CARAT: Client-Side Adaptive RPC and Cache Co-Tuning for Parallel File Systems
New AI system adapts to real-time I/O patterns, achieving 3x speedups over default configurations.
A research team from Texas Tech University and Oak Ridge National Laboratory has introduced CARAT (Client-Side Adaptive RPC and Cache Co-Tuning), a machine learning framework designed to optimize parallel file systems in high-performance computing environments. The system addresses longstanding challenges in HPC I/O performance by enabling real-time, client-side tuning of critical parameters without requiring global coordination or pattern-dependent configurations. Unlike previous autotuning approaches that lacked scalability and online operation capabilities, CARAT allows each compute node to independently adapt to dynamic I/O patterns and system conditions, responding to changes in application behavior and network states as they occur.

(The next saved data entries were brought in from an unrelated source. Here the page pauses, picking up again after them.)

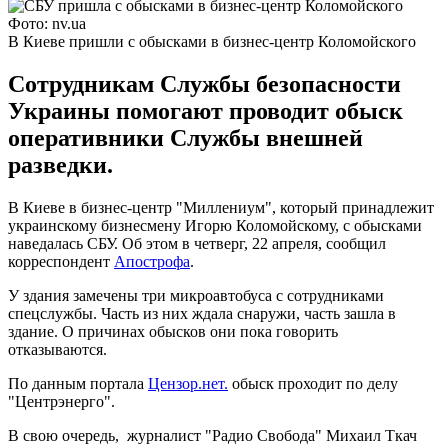
Фото: nv.ua
В Киеве пришли с обысками в бизнес-центр Коломойского
Сотрудникам Службы безопасности
Украины помогают проводит обыск
оперативники Службы внешней
разведки.
В Киеве в бизнес-центр "Миллениум", который принадлежит
украинскому бизнесмену Игорю Коломойскому, с обысками
наведалась СБУ. Об этом в четверг, 22 апреля, сообщил
корреспондент
Апострофа
.
У здания замечены три микроавтобуса с сотрудниками
спецслужбы. Часть из них ждала снаружи, часть зашла в
здание. О причинах обысков они пока говорить
отказываются.
По данным портала
Цензор.нет.
обыск проходит по делу
"Центрэнерго".
В свою очередь, журналист "Радио Свобода" Михаил Ткач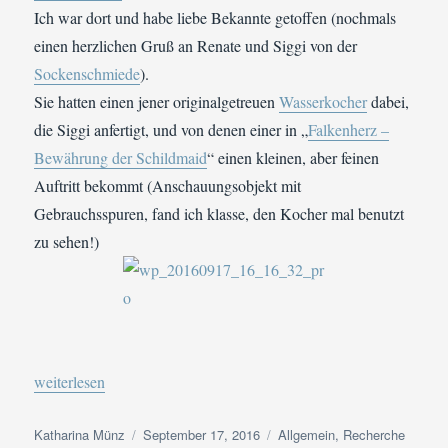
Ich war dort und habe liebe Bekannte getoffen (nochmals
einen herzlichen Gruß an Renate und Siggi von der
Sockenschmiede
).
Sie hatten einen jener originalgetreuen
Wasserkocher
dabei,
die Siggi anfertigt, und von denen einer in „
Falkenherz –
Bewährung der Schildmaid
“ einen kleinen, aber feinen
Auftritt bekommt (Anschauungsobjekt mit
Gebrauchsspuren, fand ich klasse, den Kocher mal benutzt
zu sehen!)
„Mitbringsel vom Wikingerfest im Adventon“
weiterlesen
Autor
Veröffentlicht
Kategorien
Katharina Münz
September 17, 2016
Allgemein
,
Recherche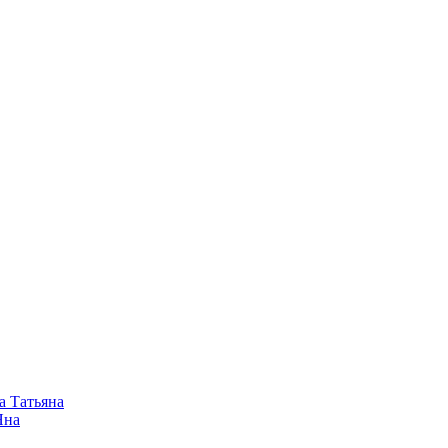
а Татьяна
Яна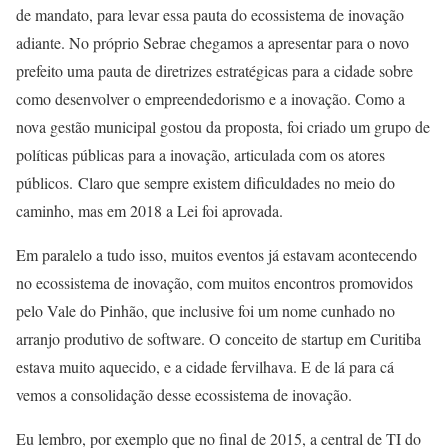
de mandato, para levar essa pauta do ecossistema de inovação
adiante. No próprio Sebrae chegamos a apresentar para o novo
prefeito uma pauta de diretrizes estratégicas para a cidade sobre
como desenvolver o empreendedorismo e a inovação. Como a
nova gestão municipal gostou da proposta, foi criado um grupo de
políticas públicas para a inovação, articulada com os atores
públicos. Claro que sempre existem dificuldades no meio do
caminho, mas em 2018 a Lei foi aprovada.
Em paralelo a tudo isso, muitos eventos já estavam acontecendo
no ecossistema de inovação, com muitos encontros promovidos
pelo Vale do Pinhão, que inclusive foi um nome cunhado no
arranjo produtivo de software. O conceito de startup em Curitiba
estava muito aquecido, e a cidade fervilhava. E de lá para cá
vemos a consolidação desse ecossistema de inovação.
Eu lembro, por exemplo que no final de 2015, a central de TI do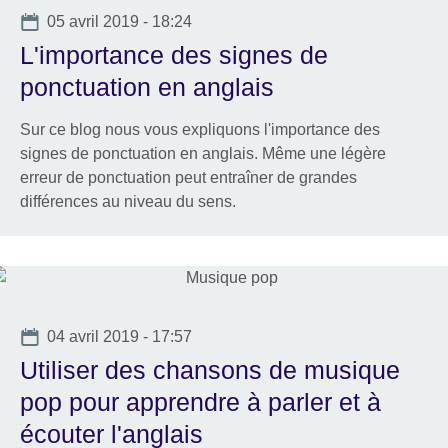
Date
05 avril 2019 - 18:24
L'importance des signes de
ponctuation en anglais
Sur ce blog nous vous expliquons l'importance des
signes de ponctuation en anglais. Même une légère
erreur de ponctuation peut entraîner de grandes
différences au niveau du sens.
Date
04 avril 2019 - 17:57
Utiliser des chansons de musique
pop pour apprendre à parler et à
écouter l'anglais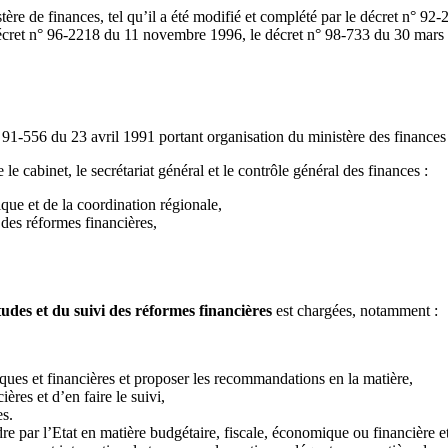
ère de finances, tel qu’il a été modifié et complété par le décret n° 92
écret n° 96-2218 du 11 novembre 1996, le décret n° 98-733 du 30 mars 
n° 91-556 du 23 avril 1991 portant organisation du ministère des finance
e cabinet, le secrétariat général et le contrôle général des finances :
ique et de la coordination régionale,
 des réformes financières,
udes et du suivi des réformes financières
est chargées, notamment :
ques et financières et proposer les recommandations en la matière,
ères et d’en faire le suivi,
s.
re par l’Etat en matière budgétaire, fiscale, économique ou financière et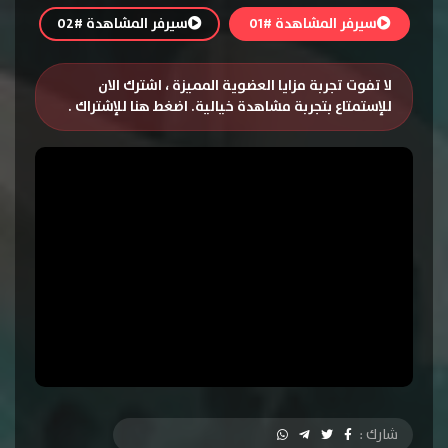
سيرفر المشاهدة #01
سيرفر المشاهدة #02
لا تفوت تجربة مزايا العضوية المميزة ، اشترك الان
للإستمتاع بتجربة مشاهدة خيالية.
اضغط هنا للإشتراك
.
شارك :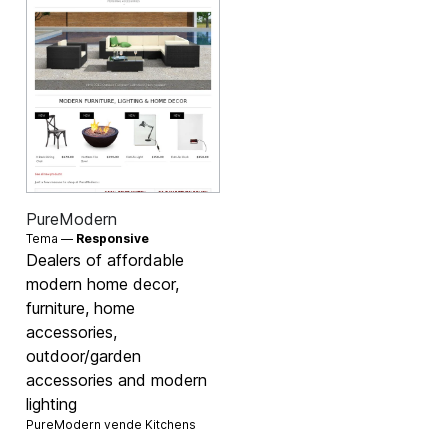
PureModern
Tema —
Responsive
Dealers of affordable
modern home decor,
furniture, home
accessories,
outdoor/garden
accessories and modern
lighting
PureModern vende
Kitchens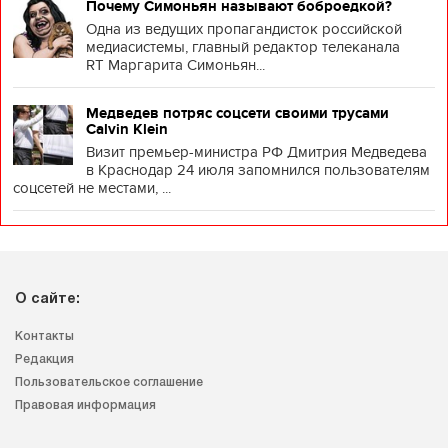
Почему Симоньян называют боброедкой?
Одна из ведущих пропагандисток российской
медиасистемы, главный редактор телеканала
RT Маргарита Симоньян...
Медведев потряс соцсети своими трусами
Calvin Klein
Визит премьер-министра РФ Дмитрия Медведева
в Краснодар 24 июля запомнился пользователям
соцсетей не местами, ...
О сайте:
Контакты
Редакция
Пользовательское соглашение
Правовая информация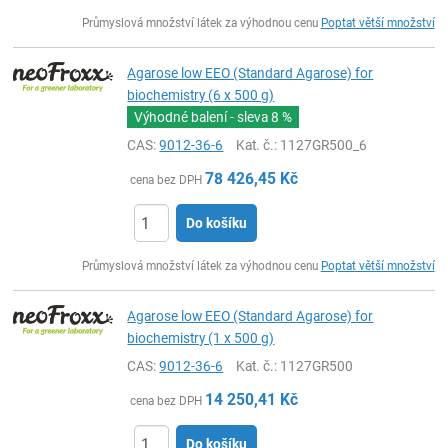
ks
Průmyslová množství látek za výhodnou cenu
Poptat větší množství
Agarose low EEO (Standard Agarose) for
biochemistry (6 x 500 g)
Výhodné balení - sleva
8 %
CAS:
9012-36-6
Kat. č.
: 1127GR500_6
78 426,45
Kč
cena bez DPH
Do košíku
ks
Průmyslová množství látek za výhodnou cenu
Poptat větší množství
Agarose low EEO (Standard Agarose) for
biochemistry (1 x 500 g)
CAS:
9012-36-6
Kat. č.
: 1127GR500
14 250,41
Kč
cena bez DPH
Do košíku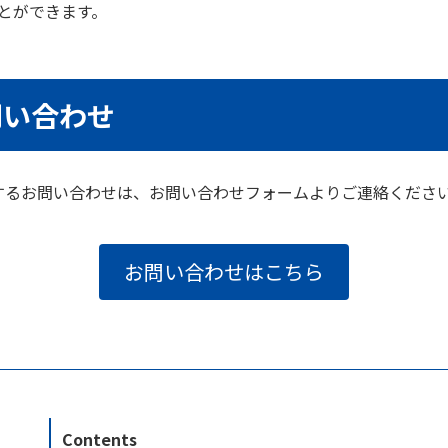
とができます。
問い合わせ
するお問い合わせは、お問い合わせフォームよりご連絡くださ
お問い合わせはこちら
Contents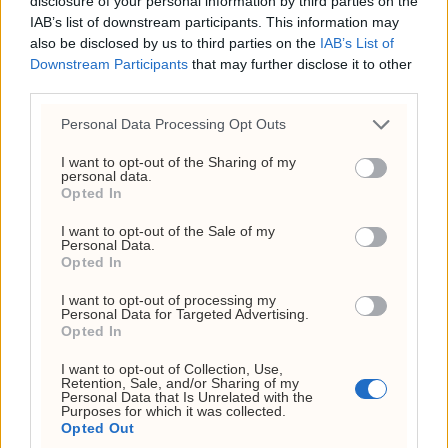
disclosure of your personal information by third parties on the
takker Norge
IAB’s list of downstream participants. This information may
also be disclosed by us to third parties on the
IAB’s List of
Downstream Participants
that may further disclose it to other
third parties.
Personal Data Processing Opt Outs
I want to opt-out of the Sharing of my
personal data.
Opted In
I want to opt-out of the Sale of my
Personal Data.
Opted In
I want to opt-out of processing my
Fauci holdes i forakt for
Personal Data for Targeted Advertising.
Opted In
Kongressen
I want to opt-out of Collection, Use,
Retention, Sale, and/or Sharing of my
Personal Data that Is Unrelated with the
Purposes for which it was collected.
Opted Out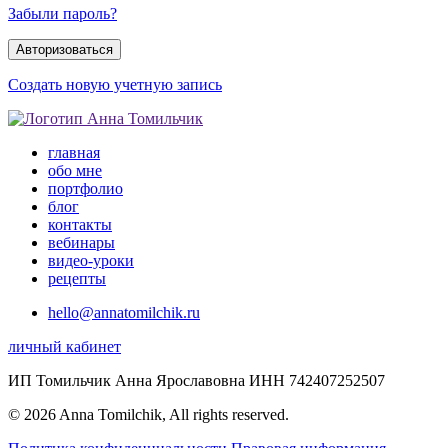
Забыли пароль?
Создать новую учетную запись
главная
обо мне
портфолио
блог
контакты
вебинары
видео-уроки
рецепты
hello@annatomilchik.ru
личный кабинет
ИП Томильчик Анна Ярославовна ИНН 742407252507
© 2026 Anna Tomilchik, All rights reserved.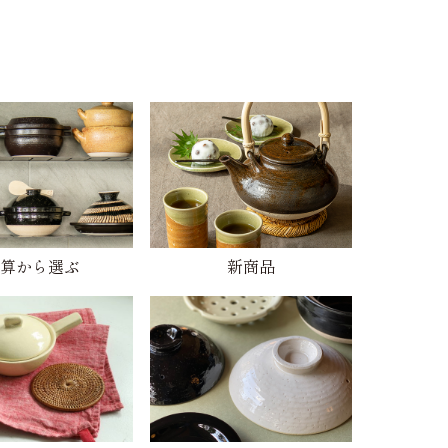
算から選ぶ
新商品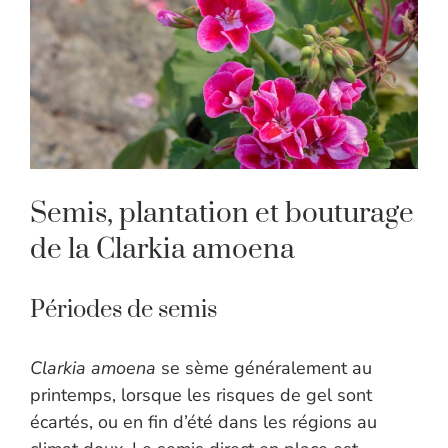
Semis, plantation et bouturage
de la Clarkia amoena
Périodes de semis
Clarkia amoena
se sème généralement au
printemps, lorsque les risques de gel sont
écartés, ou en fin d’été dans les régions au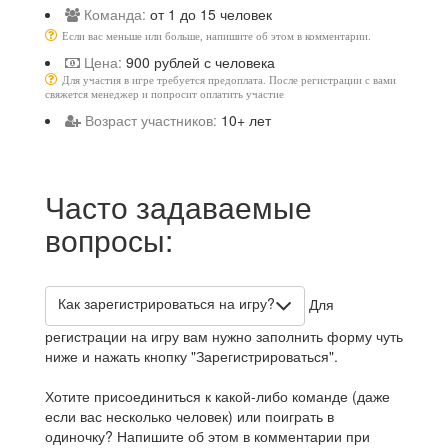
Команда:
от 1 до 15 человек
Если вас меньше или больше, напишите об этом в комментарии.
Цена:
900 рублей с человека
Для участия в игре требуется предоплата. После регистрации с вами
свяжется менеджер и попросит оплатить участие
Возраст участников:
10+ лет
Часто задаваемые
вопросы:
Как зарегистрироваться на игру?
Для
регистрации на игру вам нужно заполнить форму чуть
ниже и нажать кнопку "Зарегистрироваться".
Хотите присоединиться к какой-либо команде (даже
если вас несколько человек) или поиграть в
одиночку? Напишите об этом в комментарии при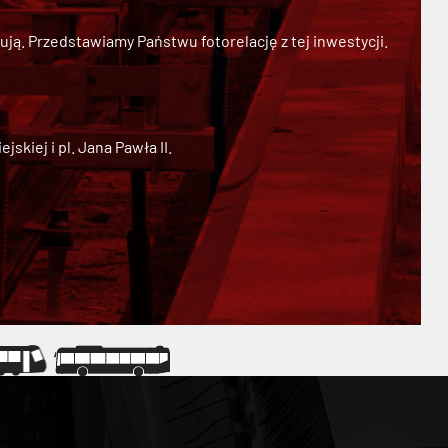
ją. Przedstawiamy Państwu fotorelację z tej inwestycji.
kiej i pl. Jana Pawła II.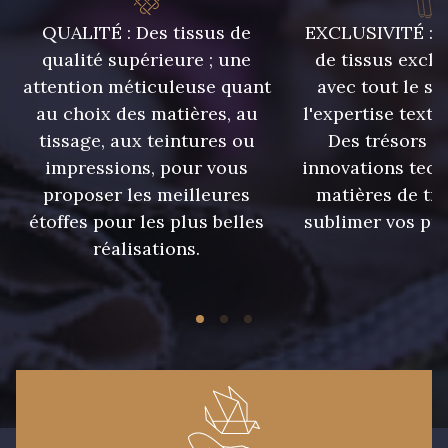
QUALITÉ : Des tissus de
EXCLUSIVITÉ : U
qualité supérieure ; une
de tissus exclu
attention méticuleuse quant
avec tout le sa
au choix des matières, au
l'expertise texti
tissage, aux teintures ou
Des trésors te
impressions, pour vous
innovations tech
proposer les meilleures
matières de tr
étoffes pour les plus belles
sublimer vos pro
réalisations.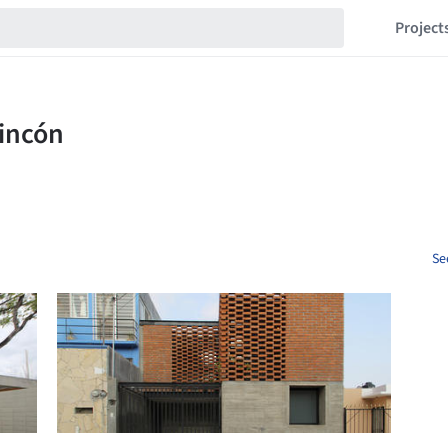
Project
Se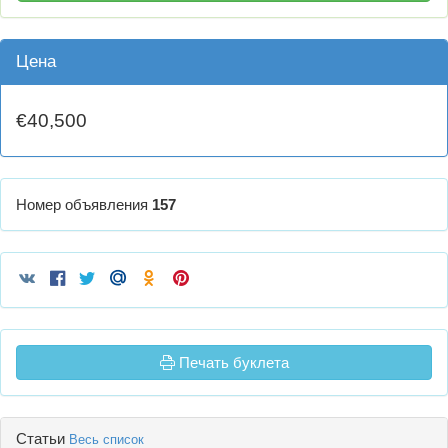
Цена
€40,500
Номер объявления
157
Печать буклета
Статьи
Весь список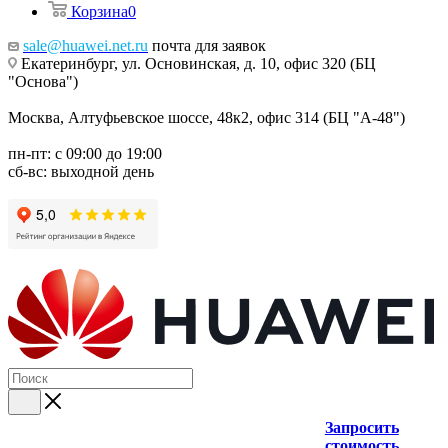
Корзина
0
sale@huawei.net.ru
почта для заявок
Екатеринбург, ул. Основинская, д. 10, офис 320 (БЦ
"Основа")
Москва, Алтуфьевское шоссе, 48к2, офис 314 (БЦ "А-48")
пн-пт: с 09:00 до 19:00
сб-вс: выходной день
Запросить
стоимость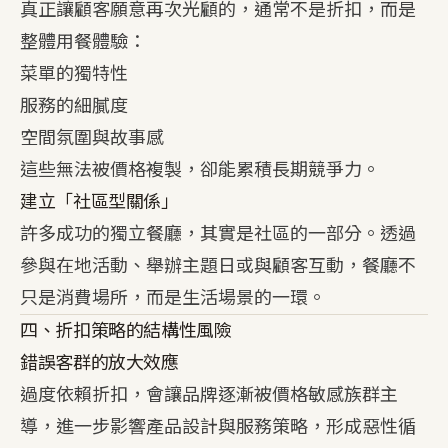
真正讓顧客願意再次光顧的，通常不是折扣，而是
整體用餐體驗：
菜單的獨特性
服務的細膩度
空間氛圍與故事感
這些無法被價格複製，卻能累積長期競爭力。
建立「社區型關係」
許多成功的獨立餐廳，其實是社區的一部分。透過
參與在地活動、舉辦主題日或與顧客互動，餐廳不
只是消費場所，而是生活場景的一環。
四、折扣策略的結構性風險
錯誤客群的放大效應
過度依賴折扣，會讓品牌逐漸被價格敏感族群主
導，進一步影響產品設計與服務策略，形成惡性循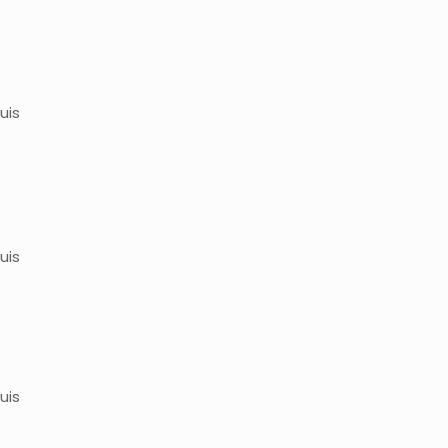
uis
uis
uis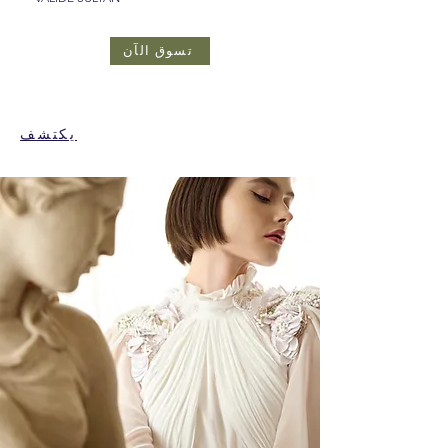
تسوق الآن
يكتشف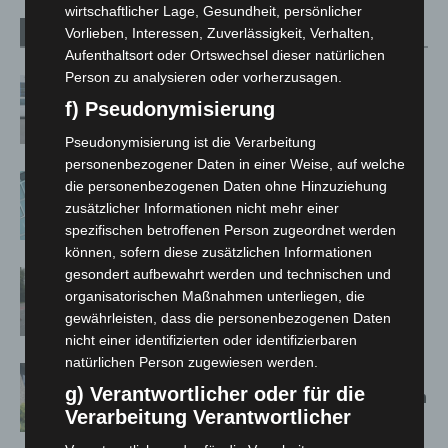
wirtschaftlicher Lage, Gesundheit, persönlicher
Vorlieben, Interessen, Zuverlässigkeit, Verhalten,
Verwandte Artikel
Mehr vom Autor
Aufenthaltsort oder Ortswechsel dieser natürlichen
Person zu analysieren oder vorherzusagen.
Niedersachsen: Feuerwehrkräfte
f) Pseudonymisierung
kehren nach Waldbrandeinsatz aus
Spanien zurück
Pseudonymisierung ist die Verarbeitung
personenbezogener Daten in einer Weise, auf welche
Anklage nach Abschaltung von
die personenbezogenen Daten ohne Hinzuziehung
„Archetyp Market“ erhoben
zusätzlicher Informationen nicht mehr einer
spezifischen betroffenen Person zugeordnet werden
können, sofern diese zusätzlichen Informationen
gesondert aufbewahrt werden und technischen und
Hannover: Polizei stoppt 166
organisatorischen Maßnahmen unterliegen, die
Trunkenheitsfahrten bei
gewährleisten, dass die personenbezogenen Daten
Großkontrolle
nicht einer identifizierten oder identifizierbaren
natürlichen Person zugewiesen werden.
Schwarz Digits und Zscaler starten
g) Verantwortlicher oder für die
souveräne Cloud-Sicherheitsplattform
Verarbeitung Verantwortlicher
für Europa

The framework leverages only locally observable metrics to make intelligent tuning decisions, co-optimizing both RPC (remote procedure call) and caching parameters simultaneously. Researchers prototyped CARAT using the Lustre parallel file system and conducted extensive evaluations across diverse I/O patterns, real-world HPC workloads, and multi-client deployments. Results demonstrated performance improvements of up to 3x compared to default or statically configured systems, validating the approach's effectiveness and generality. The lightweight, scalable nature of CARAT makes it suitable for deployment in existing HPC infrastructures, potentially benefiting various data-intensive applications from scientific simulations to AI training workloads. The research will be presented at the 40th IEEE International Parallel & Distributed Processing Symposium in 2026.
- Achieves up to 3x performance improvement over default configurations in parallel file systems
- Enables independent, client-side tuning using only locally observable metrics without global coordination
- Successfully prototyped with Lustre file system and tested with real-world HPC workloads
Why It Matters
Dramatically accelerates data-intensive HPC and AI workloads by optimizing I/O performance in real-time, reducing computational bottlenecks.